ACTION ITEM → Below are some records. Retype exactly the lines from the one containing "produzam produtos sustentáveis" through the one containing "约定安装web3j插件，应该将", both included, skipping every picture.

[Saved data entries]

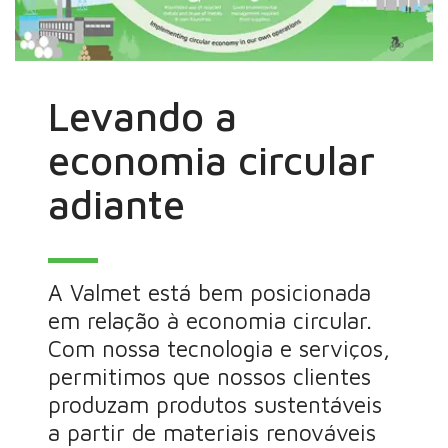
Levando a
economia circular
adiante
A Valmet está bem posicionada
em relação à economia circular.
Com nossa tecnologia e serviços,
permitimos que nossos clientes
produzam produtos sustentáveis
a partir de materiais renováveis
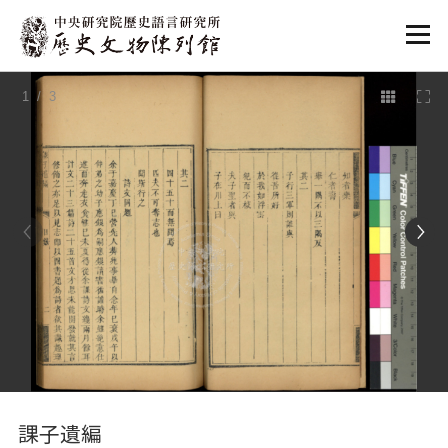
:::
1
/ 3
:::
課子遺編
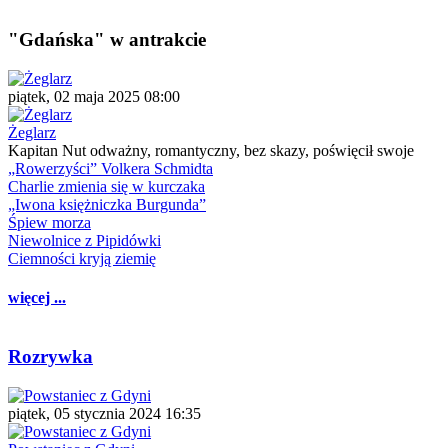
"Gdańska" w antrakcie
piątek, 02 maja 2025 08:00
Żeglarz
Kapitan Nut odważny, romantyczny, bez skazy, poświęcił swoje
„Rowerzyści” Volkera Schmidta
Charlie zmienia się w kurczaka
„Iwona księżniczka Burgunda”
Śpiew morza
Niewolnice z Pipidówki
Ciemności kryją ziemię
więcej ...
Rozrywka
piątek, 05 stycznia 2024 16:35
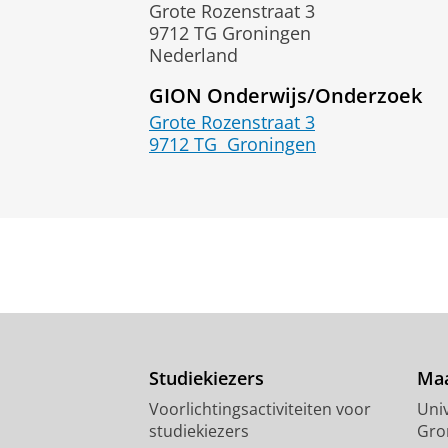
Grote Rozenstraat 3
9712 TG Groningen
Nederland
GION Onderwijs/Onderzoek
Grote Rozenstraat 3
9712 TG
Groningen
Studiekiezers
Maa
Voorlichtingsactiviteiten voor
Univ
studiekiezers
Gro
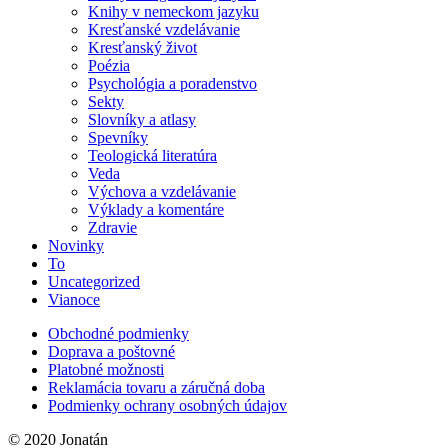
Knihy v nemeckom jazyku
Kresťanské vzdelávanie
Kresťanský život
Poézia
Psychológia a poradenstvo
Sekty
Slovníky a atlasy
Spevníky
Teologická literatúra
Veda
Výchova a vzdelávanie
Výklady a komentáre
Zdravie
Novinky
To
Uncategorized
Vianoce
Obchodné podmienky
Doprava a poštovné
Platobné možnosti
Reklamácia tovaru a záručná doba
Podmienky ochrany osobných údajov
© 2020 Jonatán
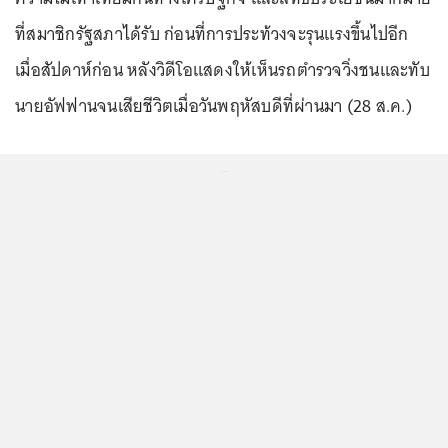
ที่สมาชิกรัฐสภาได้รับ ก่อนที่การประท้วงจะรุนแรงขึ้นไปอีก
เมื่อสัปดาห์ก่อน หลังวิดีโอแสดงให้เห็นรถตำรวจวิ่งชนและทับ
นายอัฟฟานจนเสียชีวิตเมื่อวันพฤหัสบดีที่ผ่านมา (28 ส.ค.)
...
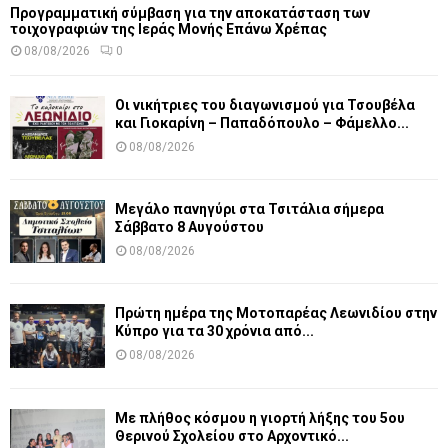
Προγραμματική σύμβαση για την αποκατάσταση των
τοιχογραφιών της Ιεράς Μονής Επάνω Χρέπας
08/08/2026
0
Οι νικήτριες του διαγωνισμού για Τσουβέλα
και Γιοκαρίνη – Παπαδόπουλο – Φάμελλο...
08/08/2026
Μεγάλο πανηγύρι στα Τσιτάλια σήμερα
Σάββατο 8 Αυγούστου
08/08/2026
Πρώτη ημέρα της Μοτοπαρέας Λεωνιδίου στην
Κύπρο για τα 30 χρόνια από...
08/08/2026
Με πλήθος κόσμου η γιορτή λήξης του 5ου
Θερινού Σχολείου στο Αρχοντικό...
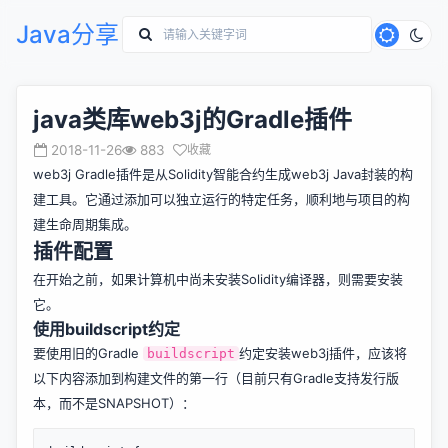
Java分享
java类库web3j的Gradle插件
2018-11-26
883
收藏
web3j Gradle插件是从Solidity智能合约生成web3j Java封装的构
建工具。它通过添加可以独立运行的特定任务，顺利地与项目的构
建生命周期集成。
插件配置
在开始之前，如果计算机中尚未安装
Solidity编译器
，则需要安装
它。
使用buildscript约定
要使用旧的Gradle
约定安装web3j插件，应该将
buildscript
以下内容添加到构建文件的第一行（目前只有Gradle支持发行版
本，而不是SNAPSHOT）：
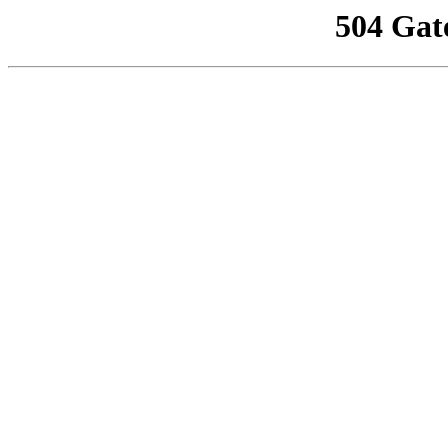
504 Gat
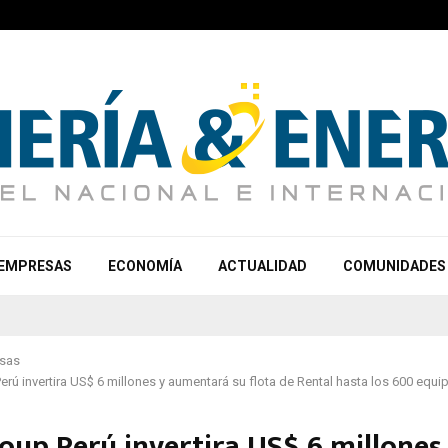
EMPRESAS
ECONOMÍA
ACTUALIDAD
COMUNIDADES
sas
rú invertira US$ 6 millones y aumentará su flota de Rental hasta los 600 equi
oup Perú invertira US$ 6 millones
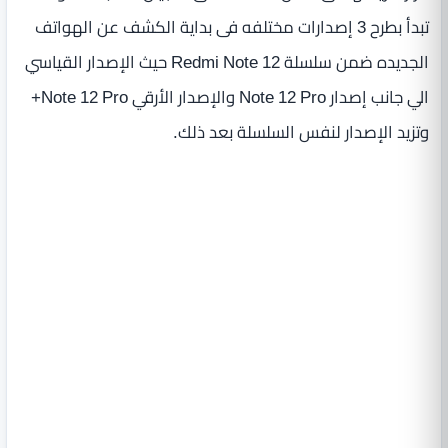
تبدأ بطرح 3 إصدارات مختلفه فى بداية الكشف عن الهواتف
الجديده ضمن سلسلة Redmi Note 12 حيث الإصدار القياسي
الي جانب إصدار Note 12 Pro والإصدار الأرقي Note 12 Pro+
وتزيد الإصدار لنفس السلسلة بعد ذلك.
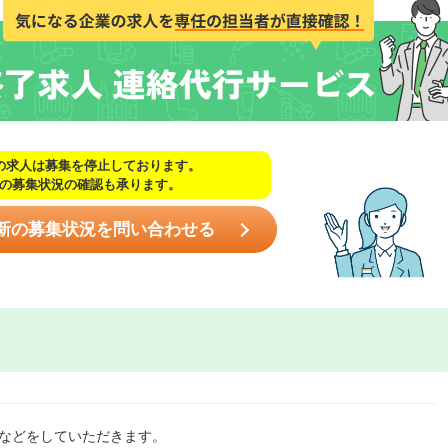
の求人は募集を停止しております。
の募集状況の確認も承ります。
新の募集状況を問い合わせる
理などをしていただきます。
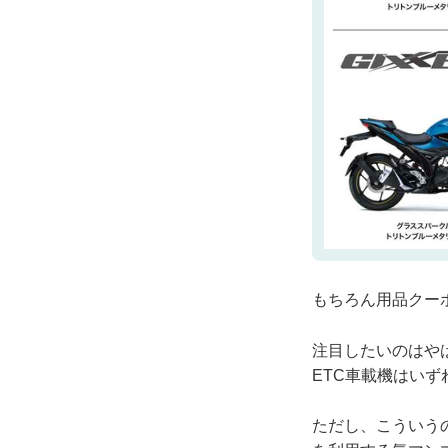
もちろん用品クー
注目したいのはや
ETC車載機はい
ただし、こういう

ANSWER TO THIS EXERCISE →
produzam produtos sustentáveis
a partir de materiais renováveis
:::
1
/ 3
:::
課子遺編
"Gdańska" w antrakcie
piątek, 02 maja 2025 08:00
Żeglarz
Kapitan Nut odważny, romantyczny, bez skazy, poświęcił swoje
„Rowerzyści” Volkera Schmidta
Charlie zmienia się w kurczaka
„Iwona księżniczka Burgunda”
Śpiew morza
Niewolnice z Pipidówki
Ciemności kryją ziemię
więcej ...
Rozrywka
piątek, 05 stycznia 2024 16:35
Grote Rozenstraat 3
9712 TG Groningen
Nederland
GION Onderwijs/Onderzoek
Grote Rozenstraat 3
9712 TG
Groningen
Studiekiezers
Maa
Voorlichtingsactiviteiten voor
Univ
studiekiezers
Gro
Knihy v nemeckom jazyku
Kresťanské vzdelávanie
Kresťanský život
Poézia
Psychológia a poradenstvo
Sekty
Slovníky a atlasy
Spevníky
Teologická literatúra
Veda
Výchova a vzdelávanie
Výklady a komentáre
Zdravie
Novinky
To
Uncategorized
Vianoce
Obchodné podmienky
Doprava a poštovné
Platobné možnosti
Reklamácia tovaru a záručná doba
Podmienky ochrany osobných údajov
© 2020 Jonatán
ที่สมาชิกรัฐสภาได้รับ ก่อนที่การประท้วงจะรุนแรงขึ้นไปอีก
เมื่อสัปดาห์ก่อน หลังวิดีโอแสดงให้เห็นรถตำรวจวิ่งชนและทับ
นายอัฟฟานจนเสียชีวิตเมื่อวันพฤหัสบดีที่ผ่านมา (28 ส.ค.)
...
Προγραμματική σύμβαση για την αποκατάσταση των
τοιχογραφιών της Ιεράς Μονής Επάνω Χρέπας
08/08/2026
0
Οι νικήτριες του διαγωνισμού για Τσουβέλα
και Γιοκαρίνη – Παπαδόπουλο – Φάμελλο...
08/08/2026
Μεγάλο πανηγύρι στα Τσιτάλια σήμερα
Σάββατο 8 Αυγούστου
08/08/2026
Πρώτη ημέρα της Μοτοπαρέας Λεωνιδίου στην
Κύπρο για τα 30 χρόνια από...
08/08/2026
Με πλήθος κόσμου η γιορτή λήξης του 5ου
Θερινού Σχολείου στο Αρχοντικό...
Java分享
java类库web3j的Gradle插件
2018-11-26
883
收藏
web3j Gradle插件是从Solidity智能合约生成web3j Java封装的构
建工具。它通过添加可以独立运行的特定任务，顺利地与项目的构
建生命周期集成。
插件配置
在开始之前，如果计算机中尚未安装
Solidity编译器
，则需要安装
它。
使用buildscript约定
要使用旧的Gradle
约定安装web3j插件，应该将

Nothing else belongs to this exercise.